Support ADAM for parameters of generative functions
Currently, users can configure an ADAM parameter update, but can only use it on Torch or TensorFlow parameters. We should implement a version of ADAM for the static and dynamic modeling languages.
In general, it seems like it would be quite straightforward to allow for any of these optimizers, provided by Flux, to be used directly: https://github.com/FluxML/Flux.jl/blob/master/src/optimise/optimisers.jl
They each follow essentially the same pattern that Gen does :)
OK, prototyped some support for this at https://github.com/probcomp/GenFluxOptimizers.jl.

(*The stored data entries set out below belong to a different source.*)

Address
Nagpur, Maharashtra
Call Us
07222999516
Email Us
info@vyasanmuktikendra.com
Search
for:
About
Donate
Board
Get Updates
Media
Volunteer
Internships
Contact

One question, though, is how to handle Gen's ADAM update configuration. It is not supported by the built-in modeling languages, only by TF and Torch functions. Should GenFluxOptimizers.jl provide implementations of Gen.apply! and Gen.initialize_update_state for Gen.ADAM configurations? Or is there a better code organization?
Any chance GenFluxOptizers.jl can be merged with Gen.jl? Either that or a standalone Julia package? I'm running into a use-case that would benefit from ADAM.

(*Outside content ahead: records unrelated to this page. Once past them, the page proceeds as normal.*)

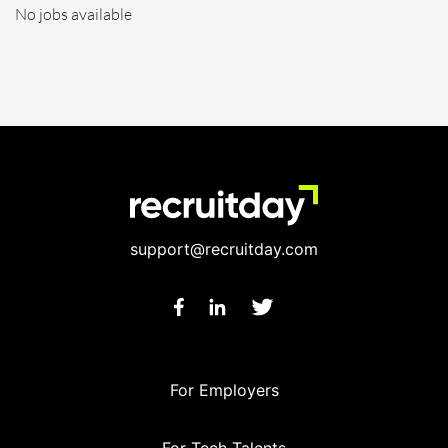
No jobs available
support@recruitday.com
For Employers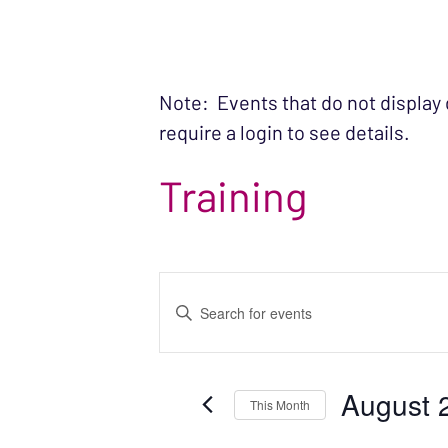
Note: Events that do not display
require a login to see details.
Training
EVENTS
Enter
SEARCH
Keyword.
Search
AND
August 
for
This Month
VIEWS
Events
Select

Thanks, and it looks great!
Any chance GenFluxOptizers.jl can be merged with Gen.jl?
@SamWitty You could install GenFluxOptimizers.jl into your local installation by writing the following into the Julia REPL
$ julia
julia> using Pkg
julia> Pkg.add(Pkg.PackageSpec(url="https://github.com/probcomp/GenFluxOptimizers.jl", rev="master"))
Yep -- @SamWitty in case it wasn't clear from my messages, GenFluxOptimizers.jl is not a fork of Gen, but rather a package meant to be used alongside it. Just add it to your project, and then run using GenFluxOptimizers (in addition to using Gen) in the file where you want to use it.
Got it, thanks for the clarification @fsaad and @alex-lew.